Another key militant ‘to embrace amnesty’

A key Nigerian oil militant, Farah Dagogo, is expected to embrace the government’s amnesty programme in the next few days, the local press reported Friday, quoting his law yer.

The report said Dagogo, the commander of the Movement for the Emancipation of the Niger Delta (MEND) in the Eastern Delta, would surrender along with 12 junior commanders of the main militant group and 3,000 fighters.

Dagogo’s lawyer, Wilson Ajunwa, said his client had been in touch with the amnesty committee as well as the presidential adviser on Niger Delta, Timi Alaibe.

The report of the planned surrender of the key militant could not be independently confirmed.

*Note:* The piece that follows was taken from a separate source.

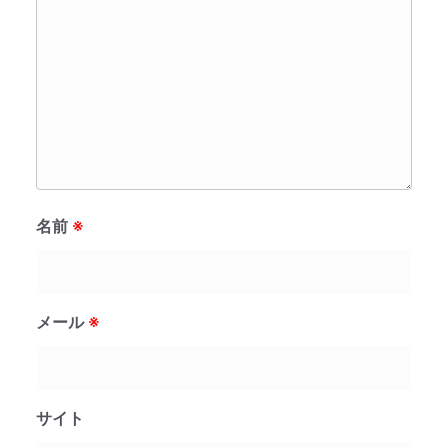
名前
※
メール
※
サイト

However, MEND had earlier denied that Dagogo was in Abuja, Nigeria’s capital city, for consultations with the federal government over the 60-day amnesty deal, which took effect 6 August.

Another key MEND commander, Ebikabowei Victor Ben, also known as General Boyloaf, embraced the amnesty 22 August, when he and six other militants a total of 520 assorted guns, 95,970 rounds of ammunition and 14 gunboats at a public ceremony in Yenagoa, capital of Bayelsa state in the oil-rich Niger Delta region.

Boyloaf, the Bayelsa state commander of MEND, had broken ranks with his group, which has so far shunned the amnesty.

MEND leader Henry Okah has also taken the amnesty offer, but his group has promised to fight on.